Enviaram-me há dias uma revista de informação económica muito conceituada no mundo dos negócios. Foi um exemplar de oferta destinado a angariar assinantes com o sugestivo título de capa: “os 25 mais ricos de Portugal”.
Em tempo de extremas dificuldades de milhares e milhares de famílias, é acintoso dar a conhecer a fortuna do sr. Santos que ultrapassa os 2 milhões milhões de euros, ou a do sr. Amorim que tem poucos milhões a menos, e a do pequeno grupo de poderosos deste pequeno país, onde poucos senhores e senhoras, provenientes ou não de famílias endinheiradas, amealharam riquezas impressionantes.
Inaceitável, a meu ver, é apresentar essas pessoas, donos de empresas cotadas em bolsa, como ícones de empreendedorismo, de tenacidade, de trabalho, quando milhares e milhares de pequenos e médios empresários trabalhando lado a lado com empregados, desenvolvem uma luta diária para garantir o seu sustento e o das famílias que deles dependem, e se confrontam com barreiras intransponíveis para obter pequenos créditos ou para cumprir compromissos bancários, sem ajuda de ninguém.
Os patamares sociais dos Santos, Mello, Amorim, Azevedo e Berardo, e dos restantes da lista dourada da revista gratuita que me enviaram, adquirem um estatuto de exceção junto das instituições financeiras que, empenhadamente, cuidam dos seus ganhos, insucessos e más gestões para não os levarem à ruína.
Para eles há sempre, após conversações demoradas e complexas, alternativas para saldar dívidas, longos períodos de carência para salvaguardar valores e créditos, ações e propriedades.
Os mais ricos deste mundo “prestigiam” as instituições com quem negoceiam e de que muitas vezes são acionistas, por isso, há que tratá-los com cuidado e simpatia, conforme o seu estatuto social, não vão eles transferir o capital para a concorrência interna ou exterior.
No mundo dos negócios, o sigilo parece ser a regra fundamental. O atual ministro da economia a quem cabe agir e lutar pela transparência e clareza nos processos e negócios públicos, admitia essa postura governativa, ao falar da concessão de exploração de minas. Gerir os negócios públicos na penumbra dos gabinetes, de forma sigilosa, é deitar por terra os fundamentos do estado de direito que não se compadece com favores e concessões particulares que afetam o bem comum.
Ao falar-se dos senhores do dinheiro, omite-se, habitualmente, os processos de aquisição das fortunas, os montantes de salários pagos aos trabalhadores, as benesses de que usufruem os patrões, tudo na lógica do segredo é a alma do negócio e da propriedade como bem supremo.
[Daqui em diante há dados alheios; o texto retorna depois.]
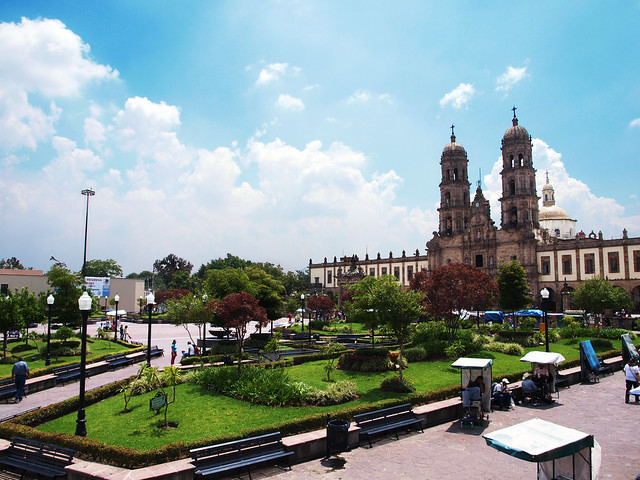 At what (x,y) coordinates should I click in order to perform the action: click on bench. Please return your answer as a coordinate pair (x, y). The image size is (640, 480). Looking at the image, I should click on (68, 373). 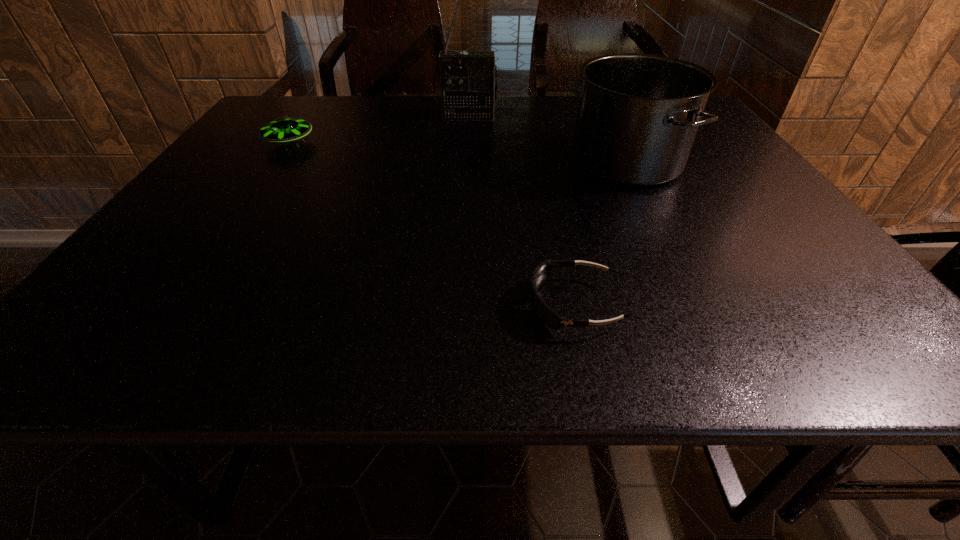 Where is `vacant space located on the front and sides of the goggles`? The width and height of the screenshot is (960, 540). vacant space located on the front and sides of the goggles is located at coordinates (x=499, y=305).

Identify the location of vacant space located 0.120m on the front and sides of the goggles. The image size is (960, 540). (458, 305).

Locate an element on the screen. The height and width of the screenshot is (540, 960). free space located 0.250m on the front and sides of the goggles is located at coordinates (380, 305).

Locate an element on the screen. object that is at the far edge is located at coordinates (468, 79).

At what (x,y) coordinates should I click in order to perform the action: click on object that is at the near edge. Please return your answer as a coordinate pair (x, y). This screenshot has width=960, height=540. Looking at the image, I should click on (546, 314).

Where is `object that is at the left edge`? object that is at the left edge is located at coordinates (283, 129).

The image size is (960, 540). I want to click on object located at the right edge, so click(x=638, y=114).

In the image, there is a desktop. Where is `vacant space at the far edge`? This screenshot has width=960, height=540. vacant space at the far edge is located at coordinates (342, 101).

The width and height of the screenshot is (960, 540). What are the coordinates of `free location at the near edge` in the screenshot? It's located at (201, 352).

The image size is (960, 540). In the image, there is a desktop. In order to click on vacant space at the left edge in this screenshot , I will do pyautogui.click(x=260, y=154). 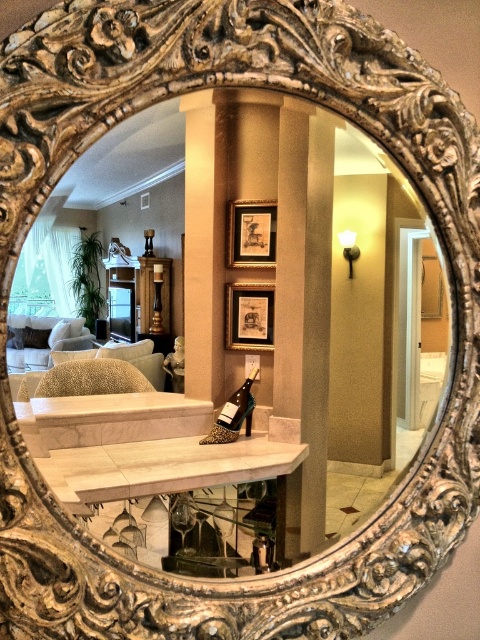 Can you confirm if gold metallic picture frame at center is positioned to the left of matte gold picture frame at center?

In fact, gold metallic picture frame at center is to the right of matte gold picture frame at center.

Is point (238, 266) closer to viewer compared to point (260, 296)?

Yes, it is in front of point (260, 296).

Who is more forward, [252,257] or [226,289]?

Point [252,257] is in front.

This screenshot has width=480, height=640. I want to click on gold metallic picture frame at center, so click(251, 234).

Is beige textured pillar at center in front of gold metallic picture frame at center?

Yes, it is.

Based on the photo, who is more distant from viewer, (187,269) or (257,228)?

Positioned behind is point (257,228).

Between point (217, 180) and point (228, 212), which one is positioned behind?

The point (228, 212) is behind.

The height and width of the screenshot is (640, 480). In order to click on beige textured pillar at center in this screenshot , I will do `click(204, 241)`.

Is point (322, 225) closer to camera compared to point (229, 234)?

No.

Who is more forward, (166, 472) or (255, 250)?

Point (166, 472) is in front.

Find the location of a particular element. This screenshot has height=640, width=480. gold ornate mirror at center is located at coordinates (252, 356). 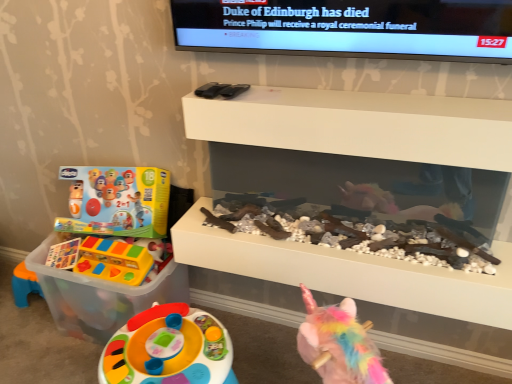 Question: Which direction should I rotate to look at white matte shelf at upper center, positioned as the 2th shelf in bottom-to-top order, — up or down?

Choices:
 (A) up
 (B) down

Answer: (A)

Question: Does translucent plastic toy at left, the first toy from the bottom, lie behind white matte shelf at upper center, positioned as the 2th shelf in bottom-to-top order?

Choices:
 (A) yes
 (B) no

Answer: (A)

Question: Can you confirm if translucent plastic toy at left, the first toy from the bottom, is thinner than white matte shelf at upper center, the first shelf from the top?

Choices:
 (A) yes
 (B) no

Answer: (B)

Question: Is translucent plastic toy at left, the second toy when ordered from top to bottom, with white matte shelf at upper center, positioned as the 2th shelf in bottom-to-top order?

Choices:
 (A) yes
 (B) no

Answer: (B)

Question: Is translucent plastic toy at left, the second toy when ordered from top to bottom, looking in the opposite direction of white matte shelf at upper center, positioned as the 2th shelf in bottom-to-top order?

Choices:
 (A) no
 (B) yes

Answer: (A)

Question: Is translucent plastic toy at left, the first toy from the bottom, smaller than white matte shelf at upper center, positioned as the 2th shelf in bottom-to-top order?

Choices:
 (A) no
 (B) yes

Answer: (A)

Question: Can you confirm if translucent plastic toy at left, the first toy from the bottom, is taller than white matte shelf at upper center, the first shelf from the top?

Choices:
 (A) no
 (B) yes

Answer: (B)

Question: Considering the relative sizes of white matte fireplace at center, the second shelf from the top, and translucent plastic toy at left, the first toy from the bottom, in the image provided, is white matte fireplace at center, the second shelf from the top, bigger than translucent plastic toy at left, the first toy from the bottom,?

Choices:
 (A) yes
 (B) no

Answer: (A)

Question: Can you confirm if white matte fireplace at center, marked as the first shelf in a bottom-to-top arrangement, is smaller than translucent plastic toy at left, the first toy from the bottom?

Choices:
 (A) no
 (B) yes

Answer: (A)

Question: Is the surface of white matte fireplace at center, marked as the first shelf in a bottom-to-top arrangement, in direct contact with translucent plastic toy at left, the first toy from the bottom?

Choices:
 (A) no
 (B) yes

Answer: (A)

Question: Is translucent plastic toy at left, the first toy from the bottom, at the back of white matte fireplace at center, marked as the first shelf in a bottom-to-top arrangement?

Choices:
 (A) no
 (B) yes

Answer: (A)

Question: Does white matte fireplace at center, the second shelf from the top, have a lesser width compared to translucent plastic toy at left, the first toy from the bottom?

Choices:
 (A) no
 (B) yes

Answer: (B)

Question: From a real-world perspective, is white matte fireplace at center, the second shelf from the top, located beneath translucent plastic toy at left, the second toy when ordered from top to bottom?

Choices:
 (A) no
 (B) yes

Answer: (A)

Question: Would you say white matte shelf at upper center, positioned as the 2th shelf in bottom-to-top order, is outside matte plastic toy at left, the first toy when ordered from top to bottom?

Choices:
 (A) no
 (B) yes

Answer: (B) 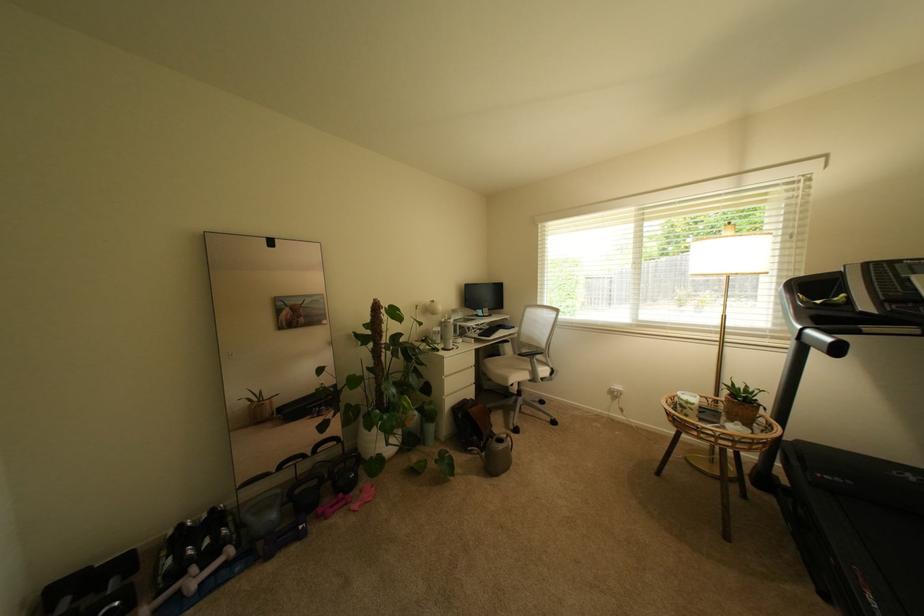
Mas não deveria ser assim.
Vários pensadores afirmaram há séculos (1.): “a terra foi dada a todos e não apenas aos ricos” e “não dás da tua fortuna ao seres generoso com o pobre, dás daquilo que lhe pertence”. Mais recentemente Paulo VI (2.) declarou:”Ninguém tem direito de reservar para seu uso exclusivo aquilo que é supérfluo, quando a outros falta o necessário”.
No processo de enriquecimento, nem tudo é justo e reto, sabemo-lo bem, e por isso surgem as lutas e guerras sanguinárias provocadas pelo “liberalismo sem freio que conduziu à ditadura do imperialismo internacional do dinheiro” (3.).
Em países com economias emergentes como a Índia, algo está a mudar: nos próximos vinte anos estima-se que aumente, em grande escala, a classe média, reduzindo assim o número de pobres.
Esta é uma boa notícia para a sociedade nova que aqui e ali começa a surgir.
Felizmente, há países e jovens empresários norteados por valores humanistas. Este é o caminho para uma sociedade solidária, a única capaz de ultrapassar as crises de um sistema “que considerava o lucro como motor essencial do progresso económico, a concorrência como lei suprema da economia, a propriedade privada dos bens de produção como direito absoluto, sem limite nem obrigações sociais correspondentes.”(4.).
Ao valorizar-se os bilionários deste país, admitindo embora que as suas fortunas foram afetadas pela crise, reconhece-se que o sistema económico é injusto porque gera desigualdades gritantes e que o sistema político foi e é incapaz de promover o bem comum e os direitos humanos.
Esta é a reflexão que deveria estar na ordem do dia.
1. J.-R.Palanque, Saint Ambroise et l'empire romain, Paris 1933, p 336 s.